Activity: Filter the entries for the string "text". Copy each line that has it.

Provided data:

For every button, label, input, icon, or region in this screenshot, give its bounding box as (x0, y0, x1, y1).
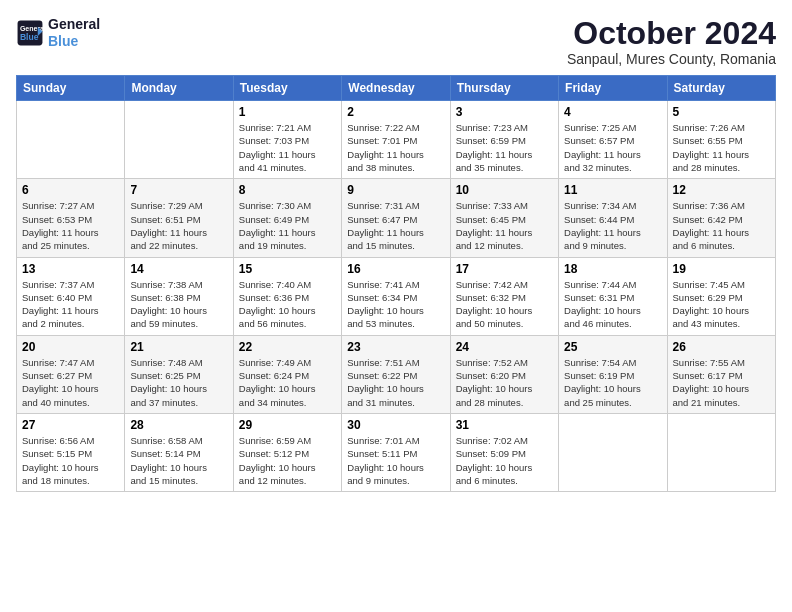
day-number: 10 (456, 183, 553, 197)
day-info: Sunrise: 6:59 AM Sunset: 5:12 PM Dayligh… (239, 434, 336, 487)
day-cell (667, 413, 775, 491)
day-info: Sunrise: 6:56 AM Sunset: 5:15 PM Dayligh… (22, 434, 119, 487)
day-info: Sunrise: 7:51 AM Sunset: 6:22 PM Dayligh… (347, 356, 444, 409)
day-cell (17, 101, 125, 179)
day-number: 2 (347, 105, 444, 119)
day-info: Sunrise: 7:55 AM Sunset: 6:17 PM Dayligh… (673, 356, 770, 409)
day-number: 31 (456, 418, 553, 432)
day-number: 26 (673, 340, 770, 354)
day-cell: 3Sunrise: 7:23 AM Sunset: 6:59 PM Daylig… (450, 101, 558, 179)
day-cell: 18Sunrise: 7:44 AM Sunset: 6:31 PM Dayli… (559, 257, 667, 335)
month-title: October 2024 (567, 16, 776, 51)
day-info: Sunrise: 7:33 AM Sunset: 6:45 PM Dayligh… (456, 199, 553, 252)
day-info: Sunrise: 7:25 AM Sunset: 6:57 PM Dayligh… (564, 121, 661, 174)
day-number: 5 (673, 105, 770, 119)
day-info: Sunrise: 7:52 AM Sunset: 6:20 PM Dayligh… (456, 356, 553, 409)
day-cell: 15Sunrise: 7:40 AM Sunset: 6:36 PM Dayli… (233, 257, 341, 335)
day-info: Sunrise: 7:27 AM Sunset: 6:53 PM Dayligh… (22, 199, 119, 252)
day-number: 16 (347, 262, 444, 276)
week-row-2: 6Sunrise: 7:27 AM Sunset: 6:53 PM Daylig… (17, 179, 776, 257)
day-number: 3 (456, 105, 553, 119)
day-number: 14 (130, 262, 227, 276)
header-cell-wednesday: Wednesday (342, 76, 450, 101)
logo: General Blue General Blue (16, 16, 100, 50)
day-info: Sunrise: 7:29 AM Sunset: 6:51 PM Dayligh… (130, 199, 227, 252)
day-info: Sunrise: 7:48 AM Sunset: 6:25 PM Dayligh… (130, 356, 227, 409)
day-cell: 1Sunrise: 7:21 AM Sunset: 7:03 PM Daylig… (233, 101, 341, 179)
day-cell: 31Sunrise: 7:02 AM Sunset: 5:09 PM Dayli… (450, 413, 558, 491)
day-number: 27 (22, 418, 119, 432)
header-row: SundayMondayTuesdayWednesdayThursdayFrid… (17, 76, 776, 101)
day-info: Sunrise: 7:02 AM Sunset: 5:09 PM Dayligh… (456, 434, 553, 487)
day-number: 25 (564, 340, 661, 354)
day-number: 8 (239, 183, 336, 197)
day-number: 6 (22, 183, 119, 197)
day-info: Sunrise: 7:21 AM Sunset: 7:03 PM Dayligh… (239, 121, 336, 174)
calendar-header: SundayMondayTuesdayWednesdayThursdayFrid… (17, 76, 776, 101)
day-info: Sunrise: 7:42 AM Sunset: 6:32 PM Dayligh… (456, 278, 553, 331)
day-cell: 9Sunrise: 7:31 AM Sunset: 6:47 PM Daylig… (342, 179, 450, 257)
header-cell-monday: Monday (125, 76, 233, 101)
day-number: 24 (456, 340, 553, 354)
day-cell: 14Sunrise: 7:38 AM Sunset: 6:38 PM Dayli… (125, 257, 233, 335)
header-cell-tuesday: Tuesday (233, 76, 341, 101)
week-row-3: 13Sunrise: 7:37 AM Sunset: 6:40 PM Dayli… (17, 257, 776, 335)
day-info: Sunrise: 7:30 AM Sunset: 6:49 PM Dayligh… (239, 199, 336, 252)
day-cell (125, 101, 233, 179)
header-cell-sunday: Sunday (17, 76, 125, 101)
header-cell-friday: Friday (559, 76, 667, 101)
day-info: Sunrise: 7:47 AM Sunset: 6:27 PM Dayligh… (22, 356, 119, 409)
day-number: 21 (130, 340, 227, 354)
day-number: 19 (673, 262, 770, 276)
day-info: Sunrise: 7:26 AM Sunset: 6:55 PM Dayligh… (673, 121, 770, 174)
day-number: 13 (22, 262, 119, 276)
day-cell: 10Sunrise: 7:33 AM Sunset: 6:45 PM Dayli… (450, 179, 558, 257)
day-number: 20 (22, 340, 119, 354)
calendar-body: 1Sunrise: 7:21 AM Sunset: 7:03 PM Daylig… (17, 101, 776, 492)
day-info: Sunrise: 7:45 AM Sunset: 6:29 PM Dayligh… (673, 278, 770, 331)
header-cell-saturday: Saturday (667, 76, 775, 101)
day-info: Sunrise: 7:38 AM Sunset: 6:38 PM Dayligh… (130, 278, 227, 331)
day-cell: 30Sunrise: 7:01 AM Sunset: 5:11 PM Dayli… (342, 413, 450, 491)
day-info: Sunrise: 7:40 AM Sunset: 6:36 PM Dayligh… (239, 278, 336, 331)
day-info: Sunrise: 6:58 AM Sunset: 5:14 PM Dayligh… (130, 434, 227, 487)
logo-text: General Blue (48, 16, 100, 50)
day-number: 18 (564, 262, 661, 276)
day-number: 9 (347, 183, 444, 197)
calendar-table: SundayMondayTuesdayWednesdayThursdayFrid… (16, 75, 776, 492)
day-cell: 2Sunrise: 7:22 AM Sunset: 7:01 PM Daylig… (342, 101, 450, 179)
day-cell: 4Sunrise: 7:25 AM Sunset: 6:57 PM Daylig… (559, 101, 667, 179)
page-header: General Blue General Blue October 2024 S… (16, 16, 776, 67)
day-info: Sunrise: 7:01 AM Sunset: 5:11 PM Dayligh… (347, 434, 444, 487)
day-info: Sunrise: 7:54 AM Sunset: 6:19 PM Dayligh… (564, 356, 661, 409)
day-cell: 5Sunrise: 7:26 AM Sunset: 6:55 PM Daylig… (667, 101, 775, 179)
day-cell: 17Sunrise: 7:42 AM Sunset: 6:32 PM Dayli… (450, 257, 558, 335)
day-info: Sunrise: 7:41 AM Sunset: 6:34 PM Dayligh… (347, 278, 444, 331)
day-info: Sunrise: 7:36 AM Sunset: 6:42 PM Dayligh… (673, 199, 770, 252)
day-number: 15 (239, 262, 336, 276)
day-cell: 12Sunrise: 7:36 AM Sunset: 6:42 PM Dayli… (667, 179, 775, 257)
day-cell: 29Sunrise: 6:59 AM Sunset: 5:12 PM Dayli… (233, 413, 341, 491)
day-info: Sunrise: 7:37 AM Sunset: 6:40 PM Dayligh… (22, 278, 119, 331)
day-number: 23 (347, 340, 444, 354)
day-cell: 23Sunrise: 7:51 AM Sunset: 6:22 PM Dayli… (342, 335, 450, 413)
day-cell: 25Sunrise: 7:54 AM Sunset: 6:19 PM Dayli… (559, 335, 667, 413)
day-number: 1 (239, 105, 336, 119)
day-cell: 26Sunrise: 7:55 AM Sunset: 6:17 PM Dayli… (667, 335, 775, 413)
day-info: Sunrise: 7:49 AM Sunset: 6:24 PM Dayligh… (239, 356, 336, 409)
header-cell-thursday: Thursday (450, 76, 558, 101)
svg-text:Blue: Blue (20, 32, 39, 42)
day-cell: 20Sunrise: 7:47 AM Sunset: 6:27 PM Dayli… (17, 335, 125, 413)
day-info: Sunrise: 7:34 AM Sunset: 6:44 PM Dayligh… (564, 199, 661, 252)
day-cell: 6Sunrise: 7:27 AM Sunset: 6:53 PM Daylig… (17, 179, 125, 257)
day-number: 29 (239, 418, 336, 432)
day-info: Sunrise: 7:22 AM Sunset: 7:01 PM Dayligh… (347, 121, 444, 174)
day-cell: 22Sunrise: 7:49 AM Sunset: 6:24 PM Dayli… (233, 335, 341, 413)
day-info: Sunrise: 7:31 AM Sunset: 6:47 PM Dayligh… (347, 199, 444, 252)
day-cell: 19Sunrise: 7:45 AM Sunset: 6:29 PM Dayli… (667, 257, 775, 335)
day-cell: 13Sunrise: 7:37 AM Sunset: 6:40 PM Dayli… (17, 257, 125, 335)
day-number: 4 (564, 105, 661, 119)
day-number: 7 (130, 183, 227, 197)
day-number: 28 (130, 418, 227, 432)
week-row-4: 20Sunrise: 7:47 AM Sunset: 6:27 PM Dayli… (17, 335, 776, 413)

Response:
logo-text: General Blue (48, 16, 100, 50)
svg-text:Blue: Blue (20, 32, 39, 42)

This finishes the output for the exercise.